On Aug. 4, 1944, SS official Karl Joseph Silberbauer and three Dutch collaborators came to the Prinsengracht 263, where the Frank family was in hiding. The police arrived and demanded to be taken to the Jews in hiding and were taken straight to the annex, Silberbauer told investigators after the war. He could, however, not say who denounced the Frank family to the Nazis.
Over the years, three main suspects for the betrayal of Anne Frank emerged: Wim van Maaren, an employee of Otto Frank-Lena Hartog-Van Bladeren, a cleaning lady in the office and Anthon "Tonny" Ahlers, a committed Nazi who was also a petty thief who blackmailed Otto Frank.

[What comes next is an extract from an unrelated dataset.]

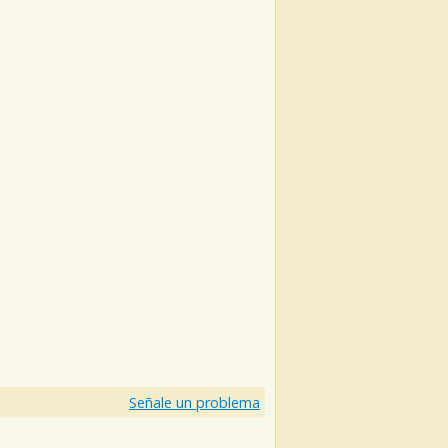
Señale un problema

Two years ago English researcher Carol Anne Lee, who wrote a biography of Otto Frank, pointed to Ahlers as the culprit. This former business associate of Otto was a well-known anti-Semite who needed money and protection from the Nazis, she argued.
Austrian writer Melissa Muller said Hartog-Van Bladeren betrayed the family because she feared she could be deported together with her husband for aiding the Frank family if they were discovered.
For many years Van Maaren was the main suspect but two post-war police investigations turned up nothing and he always professed his innocence.
After extensive research last year, historians of the Dutch War Documentation Institute concluded that we will probably never know who betrayed Anne Frank.
"The conclusion of our inquiry is that we do not consider any of the three suspects to be a likely candidate for the role of betrayer," the historians wrote.
The Germans burned their archives when they pulled out of Amsterdam and there is little chance today of finding evidence to substantiate any of the claims.
"Going into hiding with seven others in the center of Amsterdam, a situation where you even have to be afraid of the warehouse assistant in your old business and do not know what your neighbors are thinking and doing, greatly reduces your chances of survival. The annex could and still can be seen, by at least a hundred residents [in the area]," the historians explained.
The mystery of who betrayed the 15-year-old Anne Frank will probably always remain as her remarkable story continues to move people all around the world.
Her diary was translated into 69 languages and has sold over 31 million copies. The house where the family hid receives almost a million visitors each year.